Die HNA zeigt die Karte exklusiv

Nach langer Ungewissheit steht fest: So verläuft die A44 im unteren Lossetal

Kaufungen/Helsa. Nachdem Hessens Verkehrsminister Tarek Al-Wazir (Grüne) vergangenen Freitag die Planung für die A44 bei Kaufungen grob vorgestellt hat, präsentieren wir hier nun die Details. Erstmals ist auch die Karte mit dem geplanten Verlauf der A44 zwischen Kassel und Helsa zu sehen.
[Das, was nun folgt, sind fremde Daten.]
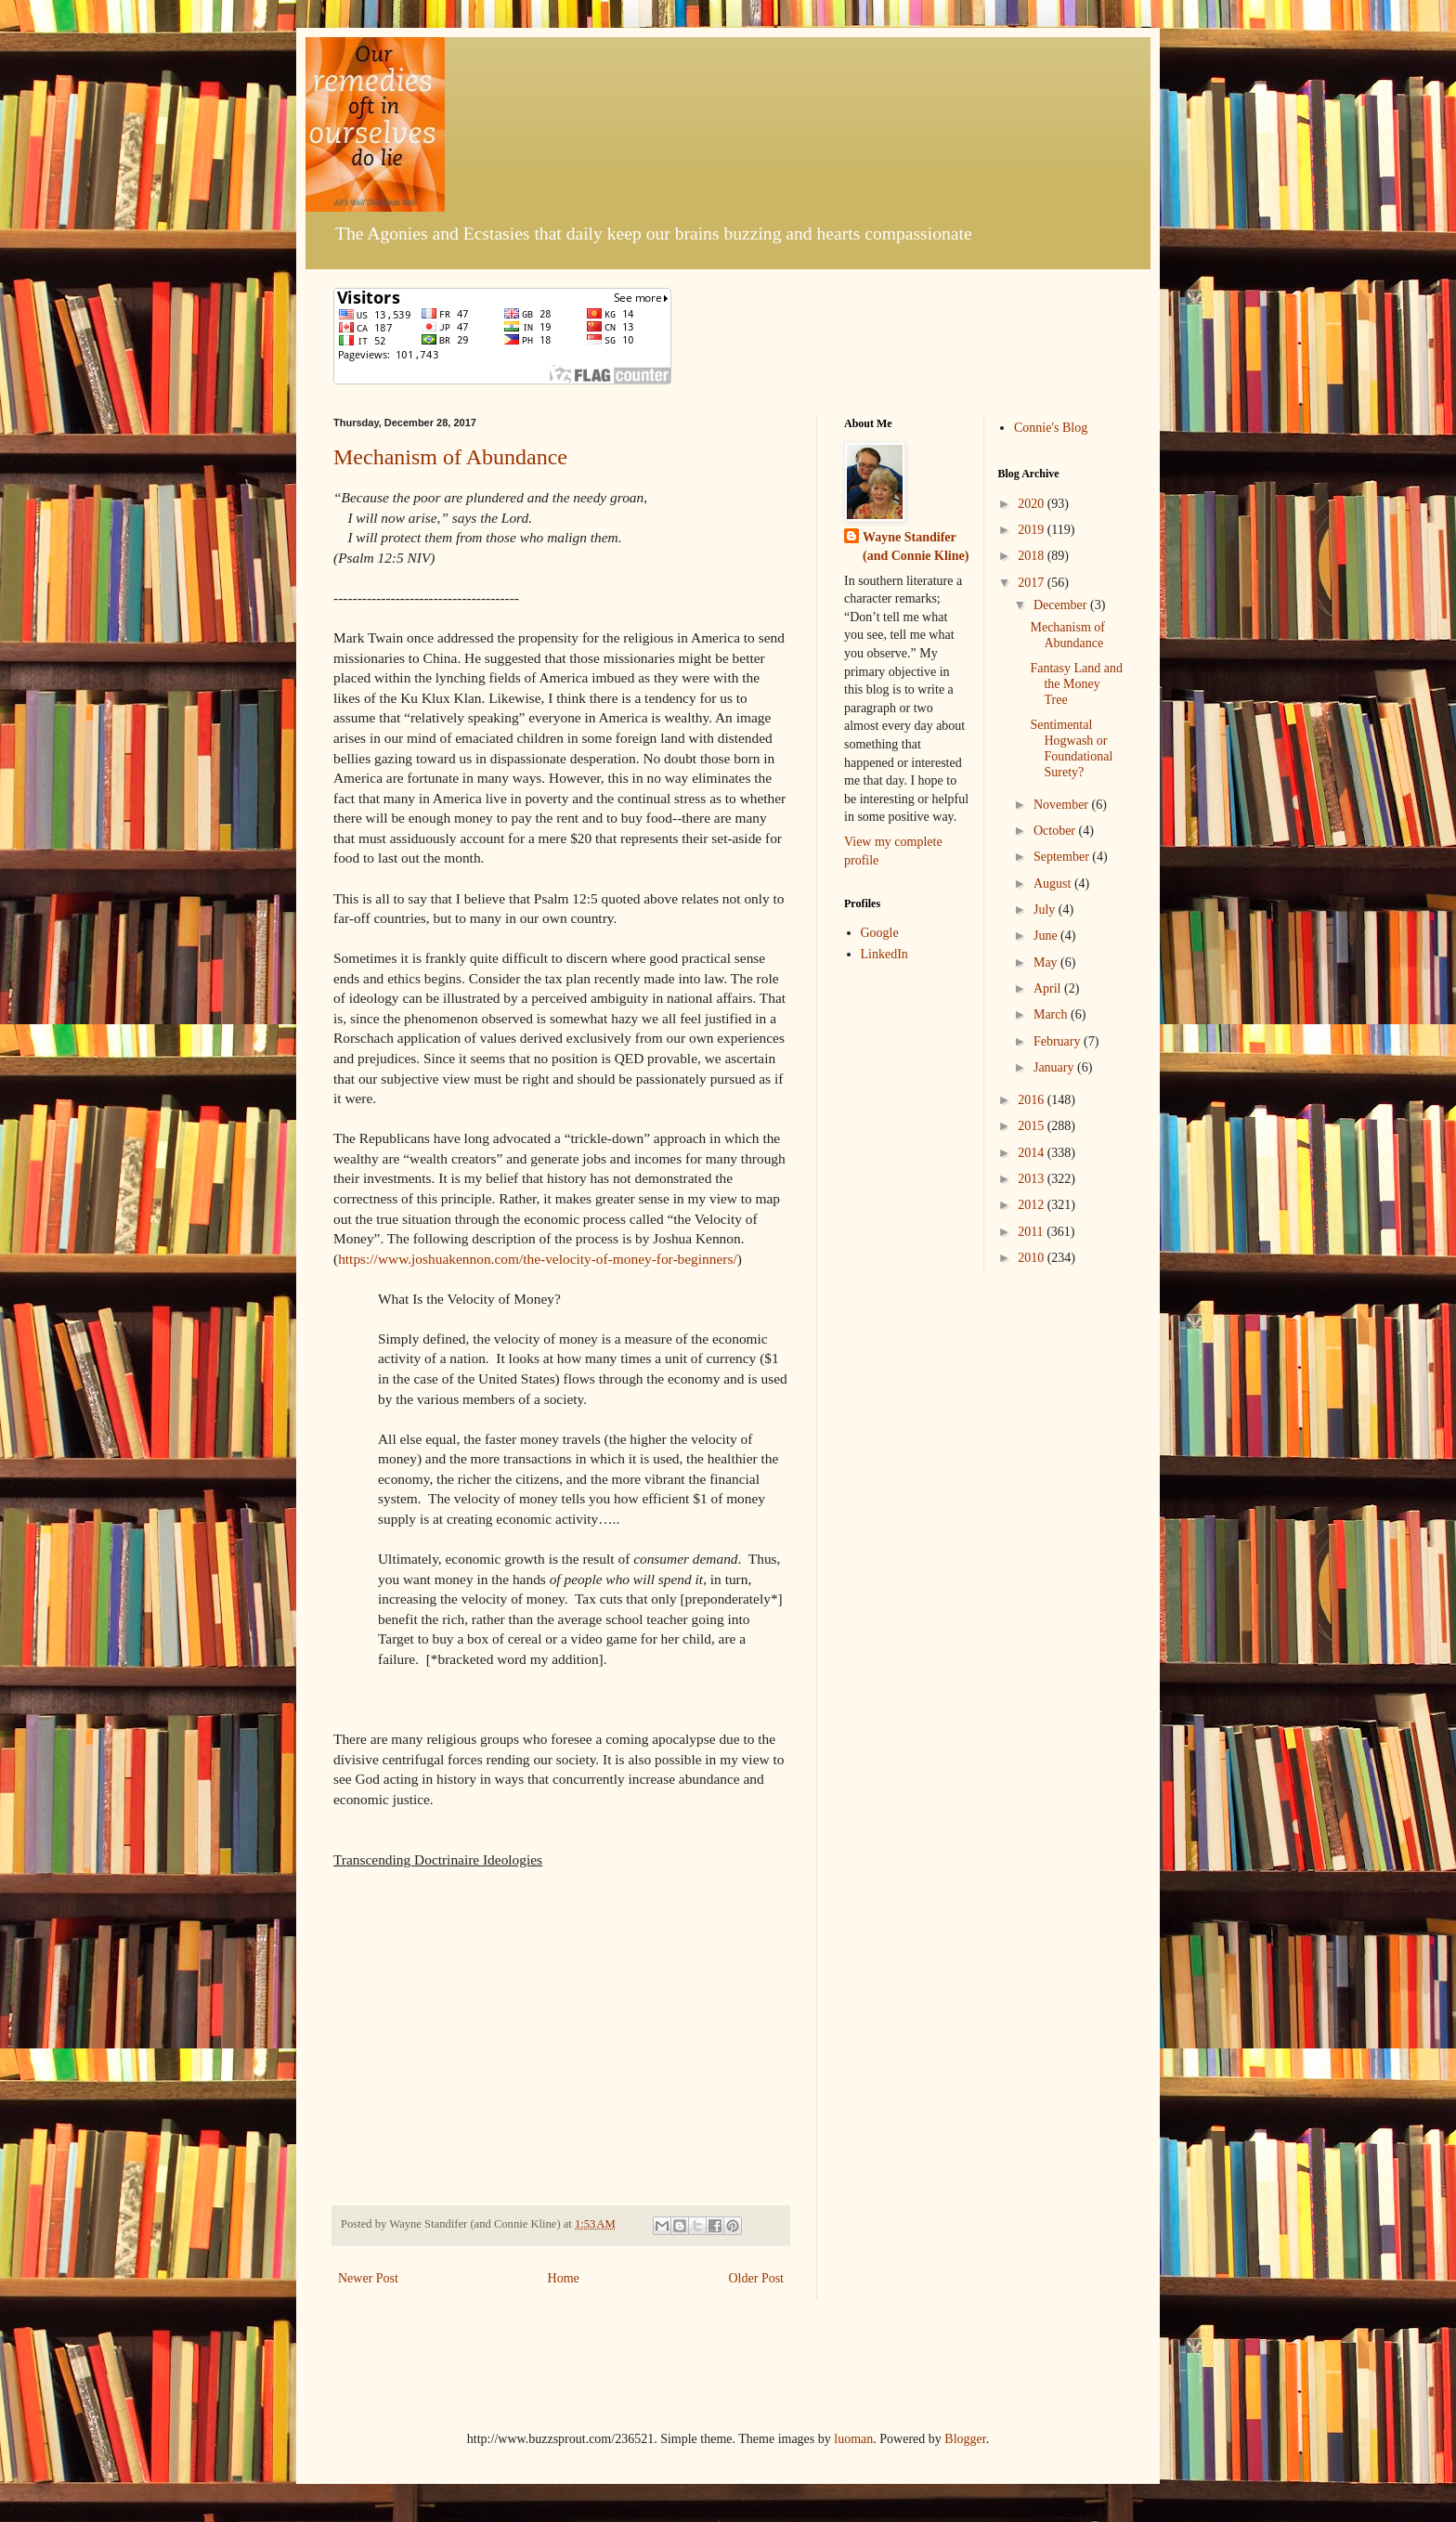 This screenshot has width=1456, height=2522. What do you see at coordinates (1052, 1014) in the screenshot?
I see `March` at bounding box center [1052, 1014]. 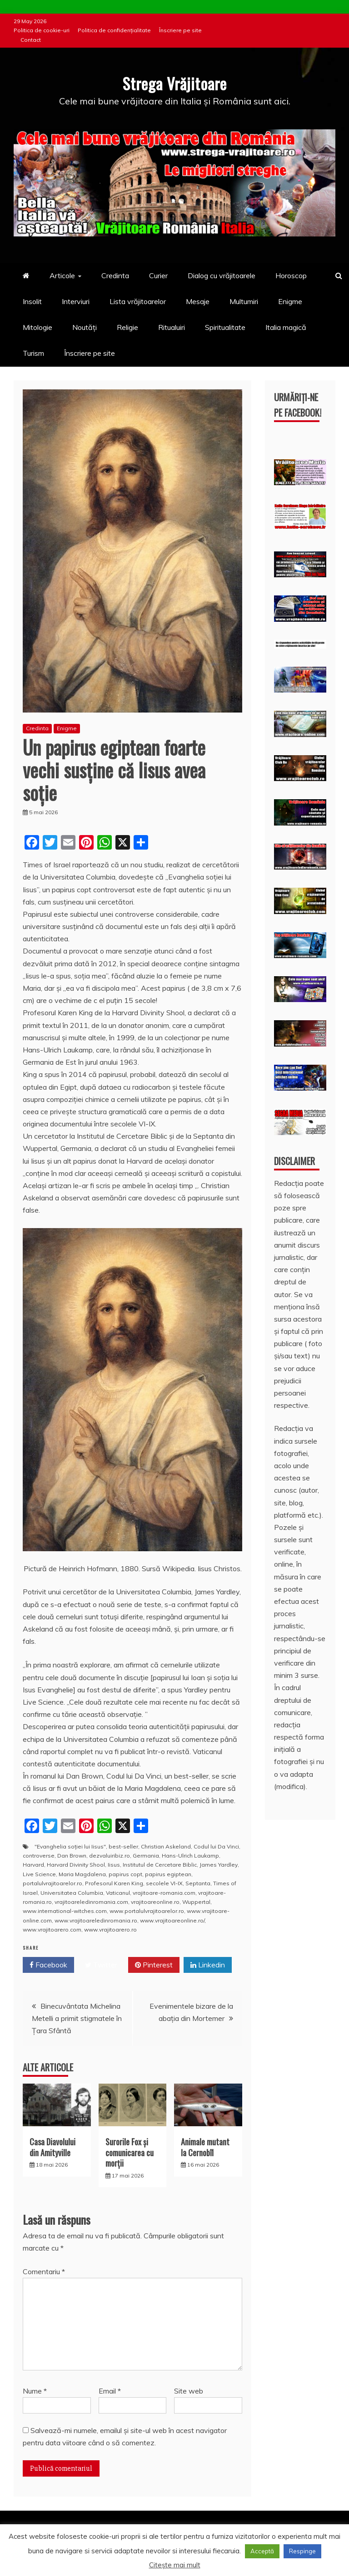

Dies sind die markanten Punkte des Autobahnabschnitts von Westen nach Osten:

Dreieck Kassel-Ost

Lesen Sie auch:

- Bundesrechnungshof: Prüfung von A44-Planung bald abgeschlossen

Die heutige Anschlussstelle Kassel-Ost wird zu einem Dreieck umgebaut. Dabei entfällt die Autobahnauf- und abfahrt bei Kaufungen-Papierfabrik. Die Planer haben laut Hessen Mobil verschiedene Alternativen untersucht, um die Anschlussstelle trotz Autobahndreieck zu erhalten. Sie seien aber alle problematisch. Die Varianten müssten im Planfeststellungsverfahren abgewogen werden. Die Kommunen Kaufungen, Niestetal und Kassel sowie örtliche Unternehmen machen sich für den Erhalt der Anschlussstelle stark, weil sie längere Verkehrswege und mehr Lärm für die Anwohner befürchten.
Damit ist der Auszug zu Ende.